Document structure recognition data
++++++++++

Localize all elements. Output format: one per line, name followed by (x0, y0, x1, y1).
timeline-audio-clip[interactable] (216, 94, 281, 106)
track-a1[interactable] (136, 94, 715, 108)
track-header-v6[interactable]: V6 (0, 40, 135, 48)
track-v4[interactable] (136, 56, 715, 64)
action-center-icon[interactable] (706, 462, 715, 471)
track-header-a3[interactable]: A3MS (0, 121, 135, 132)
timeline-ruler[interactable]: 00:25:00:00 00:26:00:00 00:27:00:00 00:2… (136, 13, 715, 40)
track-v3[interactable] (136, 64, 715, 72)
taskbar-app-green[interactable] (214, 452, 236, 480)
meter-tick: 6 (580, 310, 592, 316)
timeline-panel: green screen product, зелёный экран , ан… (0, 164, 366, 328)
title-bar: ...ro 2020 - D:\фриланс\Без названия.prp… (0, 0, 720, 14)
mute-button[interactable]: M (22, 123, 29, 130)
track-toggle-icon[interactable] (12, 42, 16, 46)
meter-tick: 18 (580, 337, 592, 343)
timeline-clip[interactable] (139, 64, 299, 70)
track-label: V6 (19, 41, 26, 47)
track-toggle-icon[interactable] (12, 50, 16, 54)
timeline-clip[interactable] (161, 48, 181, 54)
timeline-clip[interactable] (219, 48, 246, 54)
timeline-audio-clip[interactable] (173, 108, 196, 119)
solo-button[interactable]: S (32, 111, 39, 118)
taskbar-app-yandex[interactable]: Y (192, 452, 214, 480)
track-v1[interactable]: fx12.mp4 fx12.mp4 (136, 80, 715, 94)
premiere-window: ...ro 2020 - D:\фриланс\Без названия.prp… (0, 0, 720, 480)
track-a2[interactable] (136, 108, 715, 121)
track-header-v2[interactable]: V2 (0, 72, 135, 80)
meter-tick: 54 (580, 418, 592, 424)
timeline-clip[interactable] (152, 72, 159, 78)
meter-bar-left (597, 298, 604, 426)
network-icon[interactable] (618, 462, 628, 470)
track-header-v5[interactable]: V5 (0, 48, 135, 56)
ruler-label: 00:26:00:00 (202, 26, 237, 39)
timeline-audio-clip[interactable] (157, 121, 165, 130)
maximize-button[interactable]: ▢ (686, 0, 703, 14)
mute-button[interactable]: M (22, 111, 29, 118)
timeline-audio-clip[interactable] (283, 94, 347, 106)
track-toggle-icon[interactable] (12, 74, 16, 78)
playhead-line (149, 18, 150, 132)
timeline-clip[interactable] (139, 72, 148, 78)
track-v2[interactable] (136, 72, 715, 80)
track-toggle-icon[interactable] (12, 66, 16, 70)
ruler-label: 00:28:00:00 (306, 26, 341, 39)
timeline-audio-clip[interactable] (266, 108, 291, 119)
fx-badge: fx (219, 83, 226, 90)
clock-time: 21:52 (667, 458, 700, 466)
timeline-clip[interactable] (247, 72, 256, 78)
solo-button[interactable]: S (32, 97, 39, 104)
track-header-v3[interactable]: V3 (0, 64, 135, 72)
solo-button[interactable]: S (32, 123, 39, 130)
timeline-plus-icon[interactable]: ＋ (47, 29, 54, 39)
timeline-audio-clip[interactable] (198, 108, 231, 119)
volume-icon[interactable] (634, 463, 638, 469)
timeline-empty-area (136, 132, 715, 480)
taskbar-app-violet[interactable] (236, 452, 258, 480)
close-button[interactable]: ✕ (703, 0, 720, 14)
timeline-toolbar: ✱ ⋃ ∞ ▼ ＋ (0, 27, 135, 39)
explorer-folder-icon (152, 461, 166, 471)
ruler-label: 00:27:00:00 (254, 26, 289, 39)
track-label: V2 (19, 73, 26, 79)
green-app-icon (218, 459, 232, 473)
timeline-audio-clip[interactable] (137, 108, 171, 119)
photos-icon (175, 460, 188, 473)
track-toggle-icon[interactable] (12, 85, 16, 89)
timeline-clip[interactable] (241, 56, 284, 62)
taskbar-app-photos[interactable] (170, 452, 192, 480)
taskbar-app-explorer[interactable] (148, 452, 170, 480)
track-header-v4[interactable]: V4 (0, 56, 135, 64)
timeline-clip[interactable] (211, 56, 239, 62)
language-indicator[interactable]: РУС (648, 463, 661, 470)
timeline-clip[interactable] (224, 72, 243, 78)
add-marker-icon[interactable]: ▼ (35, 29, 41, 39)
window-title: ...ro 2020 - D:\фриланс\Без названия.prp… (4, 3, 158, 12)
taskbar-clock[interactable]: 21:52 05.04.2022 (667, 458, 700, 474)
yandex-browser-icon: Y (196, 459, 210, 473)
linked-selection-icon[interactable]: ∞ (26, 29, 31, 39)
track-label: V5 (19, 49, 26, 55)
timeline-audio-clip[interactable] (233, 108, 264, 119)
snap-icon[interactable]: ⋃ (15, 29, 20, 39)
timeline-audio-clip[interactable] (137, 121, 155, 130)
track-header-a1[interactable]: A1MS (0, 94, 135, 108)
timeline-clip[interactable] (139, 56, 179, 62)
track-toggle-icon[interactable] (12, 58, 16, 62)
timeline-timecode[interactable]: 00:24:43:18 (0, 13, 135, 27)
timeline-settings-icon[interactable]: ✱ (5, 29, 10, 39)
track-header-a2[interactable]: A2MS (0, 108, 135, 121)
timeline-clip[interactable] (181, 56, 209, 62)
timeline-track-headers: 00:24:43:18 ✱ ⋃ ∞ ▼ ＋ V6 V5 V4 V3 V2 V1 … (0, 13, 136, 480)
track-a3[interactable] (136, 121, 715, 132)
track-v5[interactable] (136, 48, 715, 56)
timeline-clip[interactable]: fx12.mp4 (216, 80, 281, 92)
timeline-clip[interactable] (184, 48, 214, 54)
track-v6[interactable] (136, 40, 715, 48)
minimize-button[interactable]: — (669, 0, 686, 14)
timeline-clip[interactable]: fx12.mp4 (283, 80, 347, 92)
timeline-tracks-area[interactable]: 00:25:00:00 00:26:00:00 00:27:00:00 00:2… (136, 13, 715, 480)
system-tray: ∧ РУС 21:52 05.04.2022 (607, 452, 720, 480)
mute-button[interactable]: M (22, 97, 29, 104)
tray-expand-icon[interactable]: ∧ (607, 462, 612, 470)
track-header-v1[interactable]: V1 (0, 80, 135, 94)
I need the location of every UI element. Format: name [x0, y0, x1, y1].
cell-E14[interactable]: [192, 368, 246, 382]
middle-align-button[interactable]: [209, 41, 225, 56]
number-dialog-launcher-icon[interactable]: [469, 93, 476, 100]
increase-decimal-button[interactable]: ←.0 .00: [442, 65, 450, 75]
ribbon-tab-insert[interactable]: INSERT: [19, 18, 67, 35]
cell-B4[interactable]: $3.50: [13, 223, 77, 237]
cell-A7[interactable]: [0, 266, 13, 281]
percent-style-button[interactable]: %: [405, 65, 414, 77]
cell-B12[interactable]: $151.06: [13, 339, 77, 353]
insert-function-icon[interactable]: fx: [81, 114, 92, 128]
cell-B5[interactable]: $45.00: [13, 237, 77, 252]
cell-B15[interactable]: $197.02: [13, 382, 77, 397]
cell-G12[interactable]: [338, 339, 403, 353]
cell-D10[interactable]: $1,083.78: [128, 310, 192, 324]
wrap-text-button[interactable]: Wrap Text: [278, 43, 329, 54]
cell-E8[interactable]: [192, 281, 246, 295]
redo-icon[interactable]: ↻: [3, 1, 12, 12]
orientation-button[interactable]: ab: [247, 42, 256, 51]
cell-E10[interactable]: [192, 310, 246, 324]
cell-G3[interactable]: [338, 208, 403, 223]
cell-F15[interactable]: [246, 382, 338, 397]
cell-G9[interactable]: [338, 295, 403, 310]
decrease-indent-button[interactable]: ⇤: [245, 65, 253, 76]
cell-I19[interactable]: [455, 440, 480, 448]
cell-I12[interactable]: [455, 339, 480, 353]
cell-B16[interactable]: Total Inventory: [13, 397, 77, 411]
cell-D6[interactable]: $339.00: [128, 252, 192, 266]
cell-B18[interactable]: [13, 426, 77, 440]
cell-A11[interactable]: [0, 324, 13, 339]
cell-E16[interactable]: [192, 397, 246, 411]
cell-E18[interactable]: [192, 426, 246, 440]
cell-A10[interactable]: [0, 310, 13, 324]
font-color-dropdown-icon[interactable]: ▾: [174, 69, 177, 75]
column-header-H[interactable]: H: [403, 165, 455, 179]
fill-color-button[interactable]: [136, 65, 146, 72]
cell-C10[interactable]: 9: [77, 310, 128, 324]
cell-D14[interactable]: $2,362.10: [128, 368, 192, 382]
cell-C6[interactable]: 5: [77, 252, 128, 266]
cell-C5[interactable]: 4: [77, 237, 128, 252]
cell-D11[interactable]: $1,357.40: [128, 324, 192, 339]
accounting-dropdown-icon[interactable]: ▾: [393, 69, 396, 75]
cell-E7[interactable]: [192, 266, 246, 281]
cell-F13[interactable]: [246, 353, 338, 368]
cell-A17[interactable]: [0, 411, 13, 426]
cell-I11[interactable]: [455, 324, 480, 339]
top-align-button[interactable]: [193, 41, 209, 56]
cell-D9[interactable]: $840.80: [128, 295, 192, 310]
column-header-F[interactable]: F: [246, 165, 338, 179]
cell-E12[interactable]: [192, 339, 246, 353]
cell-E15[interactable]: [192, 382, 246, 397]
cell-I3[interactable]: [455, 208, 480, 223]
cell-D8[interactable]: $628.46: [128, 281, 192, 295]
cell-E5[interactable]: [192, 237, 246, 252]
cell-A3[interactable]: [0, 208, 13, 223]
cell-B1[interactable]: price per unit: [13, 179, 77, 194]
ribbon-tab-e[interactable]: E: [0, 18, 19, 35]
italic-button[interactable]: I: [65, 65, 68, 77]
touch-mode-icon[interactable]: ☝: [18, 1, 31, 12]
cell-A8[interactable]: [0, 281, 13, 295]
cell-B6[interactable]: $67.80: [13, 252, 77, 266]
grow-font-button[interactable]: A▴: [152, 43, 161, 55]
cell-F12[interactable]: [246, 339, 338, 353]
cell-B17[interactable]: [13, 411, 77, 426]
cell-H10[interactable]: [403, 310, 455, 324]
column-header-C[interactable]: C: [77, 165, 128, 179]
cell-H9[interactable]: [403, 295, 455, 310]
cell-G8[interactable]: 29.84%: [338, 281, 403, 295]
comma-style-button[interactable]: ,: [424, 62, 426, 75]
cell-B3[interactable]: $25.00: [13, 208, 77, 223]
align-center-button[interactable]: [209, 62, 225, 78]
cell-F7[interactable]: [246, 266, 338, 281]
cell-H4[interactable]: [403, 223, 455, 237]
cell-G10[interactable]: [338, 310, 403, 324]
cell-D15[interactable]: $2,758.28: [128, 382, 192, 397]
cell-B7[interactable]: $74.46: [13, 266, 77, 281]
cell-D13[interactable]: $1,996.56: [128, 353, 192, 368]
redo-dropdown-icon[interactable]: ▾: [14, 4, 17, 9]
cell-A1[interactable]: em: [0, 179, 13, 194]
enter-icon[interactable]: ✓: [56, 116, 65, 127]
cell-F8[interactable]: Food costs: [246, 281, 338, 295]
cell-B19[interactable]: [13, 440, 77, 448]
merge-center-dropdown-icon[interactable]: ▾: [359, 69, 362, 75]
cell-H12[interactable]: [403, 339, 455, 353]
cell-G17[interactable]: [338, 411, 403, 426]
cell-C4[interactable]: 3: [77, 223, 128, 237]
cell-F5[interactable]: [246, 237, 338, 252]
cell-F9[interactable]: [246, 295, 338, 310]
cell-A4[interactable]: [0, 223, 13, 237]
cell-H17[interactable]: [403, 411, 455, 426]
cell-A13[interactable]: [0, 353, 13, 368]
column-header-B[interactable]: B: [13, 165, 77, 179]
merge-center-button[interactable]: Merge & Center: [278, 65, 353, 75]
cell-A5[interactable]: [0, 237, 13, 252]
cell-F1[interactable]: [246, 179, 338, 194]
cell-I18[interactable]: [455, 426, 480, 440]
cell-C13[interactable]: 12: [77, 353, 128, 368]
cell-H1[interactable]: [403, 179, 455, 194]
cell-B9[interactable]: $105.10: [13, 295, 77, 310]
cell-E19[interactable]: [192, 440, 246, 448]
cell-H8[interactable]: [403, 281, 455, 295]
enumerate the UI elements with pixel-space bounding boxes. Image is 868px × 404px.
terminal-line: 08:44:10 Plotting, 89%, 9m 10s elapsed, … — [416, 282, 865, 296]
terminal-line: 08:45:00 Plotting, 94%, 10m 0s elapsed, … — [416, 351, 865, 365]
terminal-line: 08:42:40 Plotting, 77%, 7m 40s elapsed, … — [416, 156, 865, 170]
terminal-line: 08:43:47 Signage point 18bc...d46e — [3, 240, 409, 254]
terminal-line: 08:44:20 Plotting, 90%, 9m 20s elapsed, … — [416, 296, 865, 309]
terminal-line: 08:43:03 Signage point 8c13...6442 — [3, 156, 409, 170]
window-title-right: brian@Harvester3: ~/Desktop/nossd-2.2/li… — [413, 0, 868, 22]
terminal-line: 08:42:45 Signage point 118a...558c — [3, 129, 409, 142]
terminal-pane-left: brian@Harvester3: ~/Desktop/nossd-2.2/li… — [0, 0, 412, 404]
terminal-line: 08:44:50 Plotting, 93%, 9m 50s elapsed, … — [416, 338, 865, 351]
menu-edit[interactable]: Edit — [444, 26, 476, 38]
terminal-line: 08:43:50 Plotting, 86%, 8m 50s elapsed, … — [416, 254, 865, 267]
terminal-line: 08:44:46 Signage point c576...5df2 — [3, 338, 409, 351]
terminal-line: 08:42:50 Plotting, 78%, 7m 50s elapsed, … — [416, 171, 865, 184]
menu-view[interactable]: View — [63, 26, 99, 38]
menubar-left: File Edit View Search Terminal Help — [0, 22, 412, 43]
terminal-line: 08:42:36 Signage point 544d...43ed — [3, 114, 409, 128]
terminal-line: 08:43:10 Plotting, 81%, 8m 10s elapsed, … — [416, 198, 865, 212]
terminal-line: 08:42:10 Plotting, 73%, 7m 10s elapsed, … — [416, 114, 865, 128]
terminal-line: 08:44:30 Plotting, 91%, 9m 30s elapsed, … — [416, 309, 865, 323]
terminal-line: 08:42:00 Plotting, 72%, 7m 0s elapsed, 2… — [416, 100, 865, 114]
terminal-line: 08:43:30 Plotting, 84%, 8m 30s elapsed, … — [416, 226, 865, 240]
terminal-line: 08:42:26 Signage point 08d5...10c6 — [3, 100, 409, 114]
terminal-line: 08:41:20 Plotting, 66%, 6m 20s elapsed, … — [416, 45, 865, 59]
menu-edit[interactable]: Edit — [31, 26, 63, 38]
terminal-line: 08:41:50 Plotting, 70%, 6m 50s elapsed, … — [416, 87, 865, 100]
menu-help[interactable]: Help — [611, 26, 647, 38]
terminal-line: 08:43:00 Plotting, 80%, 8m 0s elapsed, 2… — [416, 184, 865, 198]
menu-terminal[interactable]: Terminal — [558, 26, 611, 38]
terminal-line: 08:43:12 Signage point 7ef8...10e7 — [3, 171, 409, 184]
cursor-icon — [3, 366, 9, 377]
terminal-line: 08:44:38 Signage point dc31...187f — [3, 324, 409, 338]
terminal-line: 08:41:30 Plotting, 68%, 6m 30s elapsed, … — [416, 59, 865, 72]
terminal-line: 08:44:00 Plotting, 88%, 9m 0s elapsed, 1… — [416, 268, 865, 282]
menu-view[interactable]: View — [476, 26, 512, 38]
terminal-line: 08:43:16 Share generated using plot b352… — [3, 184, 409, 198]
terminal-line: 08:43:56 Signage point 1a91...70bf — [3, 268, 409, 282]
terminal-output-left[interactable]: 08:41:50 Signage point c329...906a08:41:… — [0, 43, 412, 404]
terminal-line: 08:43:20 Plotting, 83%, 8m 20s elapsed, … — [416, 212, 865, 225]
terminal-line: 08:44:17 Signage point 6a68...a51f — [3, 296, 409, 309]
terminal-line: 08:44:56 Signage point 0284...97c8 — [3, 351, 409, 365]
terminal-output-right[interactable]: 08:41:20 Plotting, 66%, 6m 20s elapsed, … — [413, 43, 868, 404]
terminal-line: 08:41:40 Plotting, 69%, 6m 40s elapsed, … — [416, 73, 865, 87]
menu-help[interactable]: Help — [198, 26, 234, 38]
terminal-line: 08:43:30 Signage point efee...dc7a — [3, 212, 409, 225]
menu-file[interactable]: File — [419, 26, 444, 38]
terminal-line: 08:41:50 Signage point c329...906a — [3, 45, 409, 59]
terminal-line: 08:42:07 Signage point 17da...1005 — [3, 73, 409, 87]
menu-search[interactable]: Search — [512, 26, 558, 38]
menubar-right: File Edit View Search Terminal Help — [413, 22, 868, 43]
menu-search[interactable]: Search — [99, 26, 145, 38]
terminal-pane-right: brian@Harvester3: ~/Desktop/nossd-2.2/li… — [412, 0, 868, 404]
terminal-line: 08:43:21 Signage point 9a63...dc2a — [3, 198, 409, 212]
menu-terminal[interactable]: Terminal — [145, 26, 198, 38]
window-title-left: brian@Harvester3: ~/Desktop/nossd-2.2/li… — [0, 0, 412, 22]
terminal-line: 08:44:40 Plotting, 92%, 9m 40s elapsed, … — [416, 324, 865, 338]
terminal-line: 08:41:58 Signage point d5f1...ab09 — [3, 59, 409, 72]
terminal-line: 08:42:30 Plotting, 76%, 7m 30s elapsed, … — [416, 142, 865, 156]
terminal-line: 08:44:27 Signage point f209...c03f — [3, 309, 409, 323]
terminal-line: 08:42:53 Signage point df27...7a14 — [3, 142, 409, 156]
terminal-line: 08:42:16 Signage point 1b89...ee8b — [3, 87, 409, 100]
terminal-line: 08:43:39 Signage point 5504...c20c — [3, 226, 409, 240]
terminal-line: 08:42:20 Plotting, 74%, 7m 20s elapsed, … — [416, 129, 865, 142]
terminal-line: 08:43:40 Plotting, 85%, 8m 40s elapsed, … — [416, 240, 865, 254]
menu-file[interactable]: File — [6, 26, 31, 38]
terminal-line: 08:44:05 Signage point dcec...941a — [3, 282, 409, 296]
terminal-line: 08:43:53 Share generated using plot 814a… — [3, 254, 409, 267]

++++++++++

**The task**
Find how many lines of the preceding data contain "area", and answer with that number only.

**Worked solution**
2